Люди нас не видят, думаю я. Мы почти не выходим из дома. Они не видят, когда мы заводим друг для друга любимые пластинки, когда сидим и слушаем Джони Митчелл или Шуберта, Донована или Равеля, когда подтруниваем друг над другом. Не видят, что мы успокаивающе действуем друг на друга. Я перестал расспрашивать Марианне о ее прошлом, копаться в нем. Она стала более уравновешенной. Теперь я уже не боюсь ее новых приступов страха, хотя ее психика и неустойчива, хотя мысли иногда уводят ее куда-то далеко, так далеко, что она не слышит того, что я ей говорю, даже когда сижу рядом. И когда я перестаю расспрашивать и донимать ее, она сама доверчиво мне все рассказывает, в своем темпе.

Однажды она неожиданно спрашивает у меня:

— Ты читал когда-нибудь роман Карсон Мак-Каллерс «Сердце — одинокий охотник»?

— Нет, — отвечаю я. — «Сердце — одинокий охотник»? Хорошее название.

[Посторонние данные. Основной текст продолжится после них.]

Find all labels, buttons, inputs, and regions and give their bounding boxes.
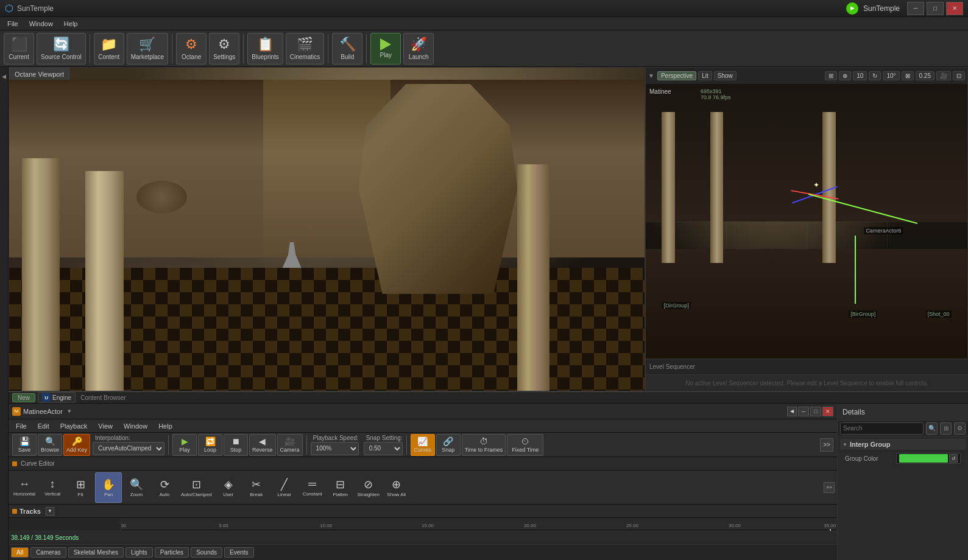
tool-break[interactable]: ✂ Break [243, 472, 270, 503]
tool-zoom[interactable]: 🔍 Zoom [123, 472, 150, 503]
filter-lights-btn[interactable]: Lights [125, 547, 153, 558]
mat-addkey-btn[interactable]: 🔑 Add Key [63, 434, 90, 456]
matinee-restore-btn[interactable]: □ [810, 407, 821, 416]
tool-user-label: User [223, 492, 233, 497]
toolbar-settings[interactable]: ⚙ Settings [209, 33, 239, 65]
matinee-pin-btn[interactable]: ◀ [787, 407, 797, 416]
tool-fit[interactable]: ⊞ Fit [67, 472, 94, 503]
mat-speed-dropdown[interactable]: 100% [311, 442, 359, 455]
tool-linear[interactable]: ╱ Linear [271, 472, 298, 503]
matinee-minimize-btn[interactable]: ─ [798, 407, 809, 416]
toolbar-launch[interactable]: 🚀 Launch [403, 33, 434, 65]
details-options-btn[interactable]: ⚙ [954, 422, 966, 435]
filter-events-btn[interactable]: Events [224, 547, 254, 558]
tool-row-expand[interactable]: >> [824, 482, 835, 493]
toolbar-build[interactable]: 🔨 Build [332, 33, 362, 65]
tool-user[interactable]: ◈ User [215, 472, 242, 503]
mat-browse-btn[interactable]: 🔍 Browse [38, 434, 62, 456]
toolbar-play[interactable]: Play [370, 33, 401, 65]
group-color-swatch[interactable] [899, 454, 948, 463]
vp-scale-val[interactable]: 0.25 [916, 71, 934, 80]
tool-straighten-label: Straighten [357, 492, 379, 497]
wall-decoration-1 [136, 181, 187, 213]
mat-stop-btn[interactable]: ⏹ Stop [224, 434, 248, 456]
toolbar-current[interactable]: ⬛ Current [4, 33, 34, 65]
details-search-input[interactable] [840, 422, 924, 435]
tracks-collapse-btn[interactable]: ▼ [46, 507, 54, 516]
details-section-header[interactable]: ▼ Interp Group [840, 439, 966, 450]
mat-curves-btn[interactable]: 📈 Curves [411, 434, 435, 456]
tool-vertical[interactable]: ↕ Vertical [39, 472, 66, 503]
mat-menu-file[interactable]: File [11, 421, 32, 431]
minimize-button[interactable]: ─ [907, 2, 924, 15]
toolbar-source-control[interactable]: 🔄 Source Control [37, 33, 86, 65]
expand-arrow-icon[interactable]: >> [820, 438, 833, 452]
mat-menu-window[interactable]: Window [119, 421, 152, 431]
title-bar-controls: ▶ SunTemple ─ □ ✕ [846, 2, 968, 15]
toolbar-octane[interactable]: ⚙ Octane [176, 33, 207, 65]
vp-camera-speed-btn[interactable]: 🎥 [936, 71, 951, 80]
toolbar-cinematics[interactable]: 🎬 Cinematics [286, 33, 324, 65]
vp-angle-val[interactable]: 10° [883, 71, 899, 80]
mat-menu-view[interactable]: View [93, 421, 118, 431]
mat-fixed-time-btn[interactable]: ⏲ Fixed Time [507, 434, 543, 456]
mat-camera-btn[interactable]: 🎥 Camera [277, 434, 303, 456]
tool-auto-clamped[interactable]: ⊡ Auto/Clamped [179, 472, 214, 503]
group-color-value[interactable]: ↺ [896, 453, 961, 464]
filter-all-btn[interactable]: All [11, 547, 29, 558]
cb-new-button[interactable]: New [12, 393, 35, 402]
right-viewport[interactable]: ▼ Perspective Lit Show ⊞ ⊕ 10 ↻ 10° ⊠ 0.… [645, 67, 968, 359]
color-reset-btn[interactable]: ↺ [949, 454, 958, 463]
tool-pan[interactable]: ✋ Pan [95, 472, 122, 503]
details-header: Details [838, 404, 968, 421]
toolbar-content[interactable]: 📁 Content [94, 33, 124, 65]
vp-snap-grid-btn[interactable]: ⊞ [825, 71, 837, 80]
menu-window[interactable]: Window [24, 19, 58, 29]
mat-menu-help[interactable]: Help [154, 421, 177, 431]
toolbar-marketplace[interactable]: 🛒 Marketplace [127, 33, 168, 65]
tool-straighten[interactable]: ⊘ Straighten [355, 472, 382, 503]
mat-menu-playback[interactable]: Playback [55, 421, 93, 431]
tool-auto[interactable]: ⟳ Auto [151, 472, 178, 503]
vp-lit-btn[interactable]: Lit [698, 71, 712, 80]
time-mark-5: 5.00 [219, 523, 228, 528]
octane-viewport-tab[interactable]: Octane Viewport [9, 68, 69, 80]
mat-expand-btn[interactable]: >> [820, 438, 833, 452]
close-button[interactable]: ✕ [946, 2, 963, 15]
tool-show-all[interactable]: ⊕ Show All [383, 472, 410, 503]
vp-translate-snap-btn[interactable]: ⊕ [839, 71, 851, 80]
mat-snap-dropdown[interactable]: 0.50 [364, 442, 403, 455]
menu-file[interactable]: File [2, 19, 23, 29]
filter-sounds-btn[interactable]: Sounds [191, 547, 222, 558]
vp-scale-snap-btn[interactable]: ⊠ [902, 71, 914, 80]
tool-horizontal[interactable]: ↔ Horizontal [11, 472, 38, 503]
mat-reverse-btn[interactable]: ◀ Reverse [249, 434, 276, 456]
details-list-btn[interactable]: ⊞ [940, 422, 952, 435]
menu-help[interactable]: Help [59, 19, 83, 29]
filter-particles-btn[interactable]: Particles [155, 547, 189, 558]
mat-snap-btn[interactable]: 🔗 Snap [436, 434, 461, 456]
tool-row-expand-icon[interactable]: >> [824, 482, 835, 493]
maximize-button[interactable]: □ [927, 2, 944, 15]
tool-flatten[interactable]: ⊟ Flatten [327, 472, 354, 503]
search-magnifier-btn[interactable]: 🔍 [926, 422, 938, 435]
filter-cameras-btn[interactable]: Cameras [30, 547, 66, 558]
vp-rotate-snap-btn[interactable]: ↻ [869, 71, 881, 80]
mat-interp-dropdown[interactable]: CurveAutoClamped [93, 442, 164, 455]
cam-path-2 [855, 236, 856, 304]
mat-save-btn[interactable]: 💾 Save [12, 434, 37, 456]
mat-play-btn[interactable]: ▶ Play [172, 434, 197, 456]
filter-skeletal-meshes-btn[interactable]: Skeletal Meshes [68, 547, 124, 558]
mat-loop-btn[interactable]: 🔁 Loop [198, 434, 222, 456]
toolbar-play-label: Play [380, 52, 392, 58]
toolbar-blueprints[interactable]: 📋 Blueprints [247, 33, 283, 65]
matinee-close-btn[interactable]: ✕ [822, 407, 833, 416]
vp-perspective-btn[interactable]: Perspective [657, 71, 696, 80]
tool-constant[interactable]: ═ Constant [299, 472, 326, 503]
vp-show-btn[interactable]: Show [714, 71, 737, 80]
vp-maximize-btn[interactable]: ⊡ [953, 71, 965, 80]
main-viewport[interactable]: Octane Viewport [9, 67, 645, 391]
mat-time-frames-btn[interactable]: ⏱ Time to Frames [462, 434, 506, 456]
mat-menu-edit[interactable]: Edit [33, 421, 54, 431]
vp-snap-val[interactable]: 10 [853, 71, 867, 80]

— Она умерла три года тому назад, ей было пятьдесят лет, девятнадцать лет у нее была парализована правая сторона туловища после целой череды инсультов, которые случились у нее еще в молодости. Вообще-то ее звали Лула Карсон Смит. Ей было двадцать три года, когда вышла ее книга. Может быть, ей было столько, сколько тебе сейчас, когда она начала ее писать. Может быть, благодаря ей я теперь всегда внимательно отношусь к таким молодым людям, как ты, хотя и люблю подразнить тебя за твою молодость. Нам так легко видеть друг в друге шаблоны. Я думаю об Ане и о Бруре. Какими их видели люди? Как они сами воспринимали себя? Как думаешь, Аня в глубине души была той талантливой бесконфликтной победительницей, какой ее все считали? Как думаешь, считал ли Брур себя удачливым нейрохирургом, все контролирующим отцом Ани, имевшим продуманный педагогический план? Ты должен прочитать этот роман, Аксель. И ты должен посмотреть его экранизацию с Аланом Аркиным, хотя фильм сильно отличается от книги. Я часто думаю о ней. Я поехала в США в прошлом году отчасти еще и из-за нее. Конечно, мне хотелось послушать Джони Митчелл, но хотелось и увидеть могилу Карсон Мак-Каллерс. Правда, мне не хватило на это времени. Знаешь, она хотела стать пианисткой. Она должна была учиться в Джульярдской музыкальной школе. Эта школа входила и в тайный план Брура относительно Ани. Мак-Каллерс было семнадцать лет. Как тебе в прошлом году. Она очень любила музыку, и она же в шестнадцать лет уже написала драму в трех актах. Однако у нее кончились деньги на учение. И все пошло не так, как она хотела. Она стала не пианисткой, а писательницей. Карсон Мак-Каллерс была из тех людей, что рано взрослеют. Как ты. А это опасный диагноз, мальчик мой.

— Почему опасный?

— Помни, я говорю это, исходя из собственного опыта. Мне пришлось стать взрослой, когда я в восемнадцать лет родила Аню и оказалась замужем, хотя была совершенно к этому не готова. Как ни странно, но в таких ситуациях у человека почти не бывает помощников. Помощники Мак-Каллерс носят такие громкие имена, как Бенджамин Бриттен, У. Х. Оден, Теннесси Уильямс, Труман Капоте. Не помогло ей и то, что она была бисексуальна, как и ее муж, Ривс Мак-Каллерс, писатель и солдат.

Марианне закуривает сигарету. Она уже открыла бутылку. Я курю и пью вино вместе с ней. И я люблю, когда она бывает такой, когда рассказывает мне что-нибудь, не поучая меня. Когда я сам могу вмешаться в ее рассказ, иногда бессмысленно, иногда уместно.

— Ты знала, что у Ани была связь с моей сестрой Катрине? — спрашиваю я.

— Нет. — Марианне удивлена. И внимательно изучает мое лицо, словно пытается понять, правду ли я говорю. — Откуда ты это знаешь?

— На приеме после дебюта Ребекки Фрост я застал их, мягко говоря, в интимной ситуации.

— В… интимной ситуации? — Марианне вопросительно смотрит на меня. Наконец она понимает, что мне трудно говорить об этом. — Представляю себе, каково тебе было это видеть, — сочувственно говорит она. — Ведь в то время ты отдавал ей всю свою любовь!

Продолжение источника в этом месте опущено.